Folha - O governo deve fazer um programa de ajuda às empresas?
Silva -
Não sei se devemos chamar esse negócio de ajuda do governo. Mas deveria ter um programa de emergência para estabelecer condições de competitividade para o sistema aéreo. Temos que competir com empresas que vêm ao Brasil e não pagam imposto lá fora. Outra questão é desregulamentar o mercado. Lá, as companhias podem voar para onde quiserem e aqui dependemos de autorização das autoridades.

Folha - Que medidas o governo poderia tomar neste momento?
Silva -
Os jornais dizem que o governo vai nos convocar para uma reunião. Estou me preparando para levar todos os pontos e eles vão dizer o que pode ser feito e o que não pode ser feito. A regra básica é que seria necessário ter a nossa legislação doméstica convergindo, de forma tão equilibrada quanto possível, com a internacional. Devemos discutir também medidas de emergência para fazer frente às dificuldades do momento, mas prefiro não adiantar o que será debatido.

Folha - Como estão as conversas para a fusão da Varig e da TAM nas operações internacionais?
Silva -
As conversas ainda estão muito em torno do cafezinho. Temos conversado. Conversava muito com o Rolim a esse respeito, dizendo que o mercado internacional não é brincadeira. Não sei quais são os resultados da TAM no mercado internacional, mas creio que não estão no azul.
Um dos problemas do mercado internacional é a necessidade de ter grande volume. Nosso volume é pequeno, embora o faturamento internacional da Varig seja pouco maior do que o doméstico, o que já nos dá uma dimensão internacional importante. Se pegarmos esse pequeno tráfego internacional e dividir por duas, três, quatro, cinco empresas, é a divisão da escassez. De modo que um papo de uma única empresa no mercado internacional foi o que a grande maioria dos países europeus fez. Isso mostra que, no mercado internacional, é preciso ter no máximo uma companhia.
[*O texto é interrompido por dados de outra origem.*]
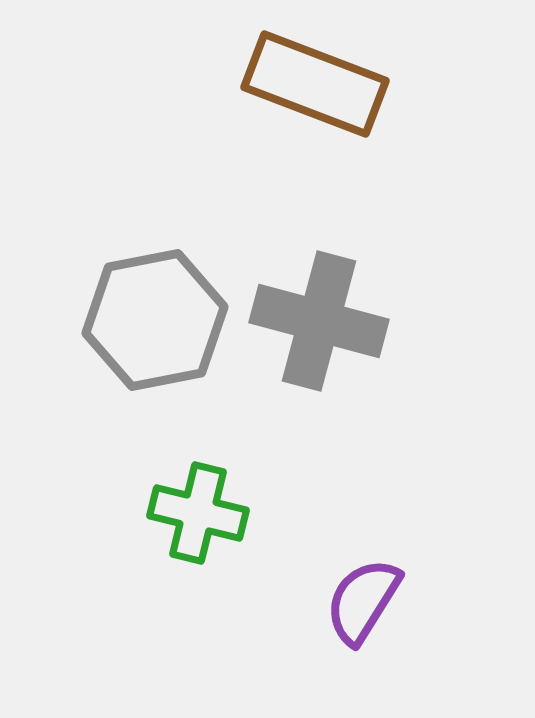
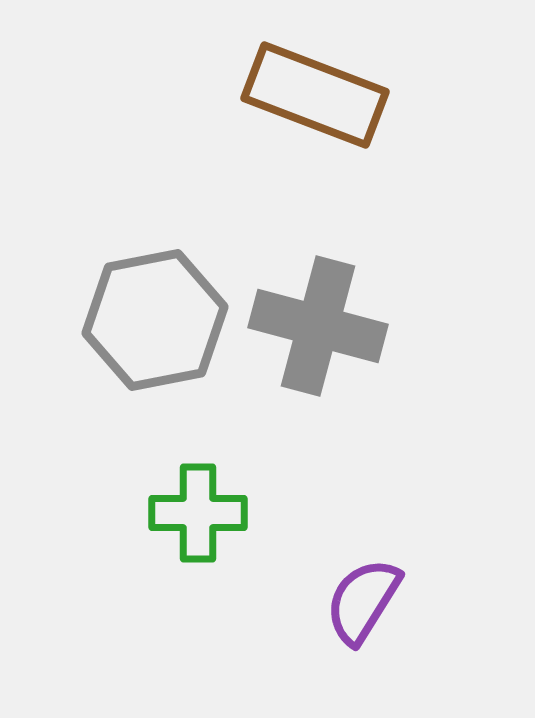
brown rectangle: moved 11 px down
gray cross: moved 1 px left, 5 px down
green cross: rotated 14 degrees counterclockwise
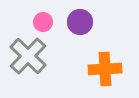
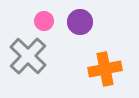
pink circle: moved 1 px right, 1 px up
orange cross: rotated 8 degrees counterclockwise
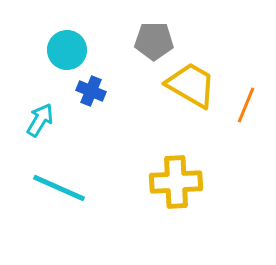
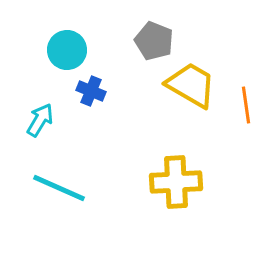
gray pentagon: rotated 21 degrees clockwise
orange line: rotated 30 degrees counterclockwise
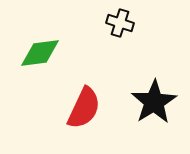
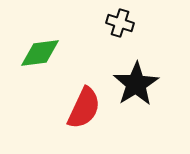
black star: moved 18 px left, 18 px up
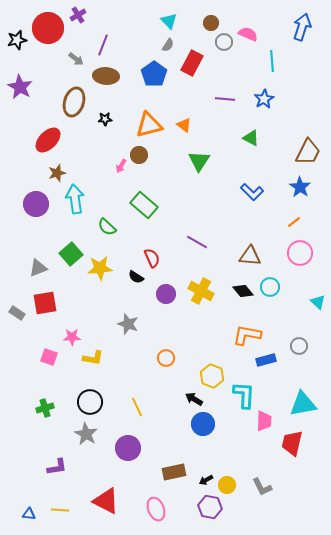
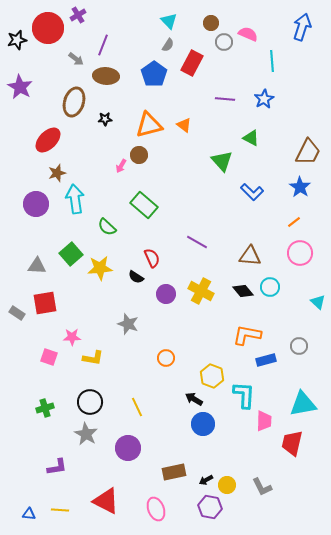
green triangle at (199, 161): moved 23 px right; rotated 15 degrees counterclockwise
gray triangle at (38, 268): moved 1 px left, 2 px up; rotated 24 degrees clockwise
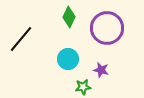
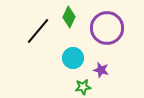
black line: moved 17 px right, 8 px up
cyan circle: moved 5 px right, 1 px up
Folha - Qual a estratégia da Varig para não sofrer problemas como os da Transbrasil?
Silva -
Uma das estratégias é fazer parcerias. Estamos preparados para aceitar a participação de capitais externos, domésticos ou internacionais, no limite que a lei permitir. No caso do capital estrangeiro, o limite legal é de 20%. No fundo, o que precisamos agora são práticas competitivas, que estão sendo conversadas com o governo, e recomposição do capital da companhia. Já temos conversas em curso, com a velocidade possível, mas não posso adiantar porque assinamos memorando de confidencialidade.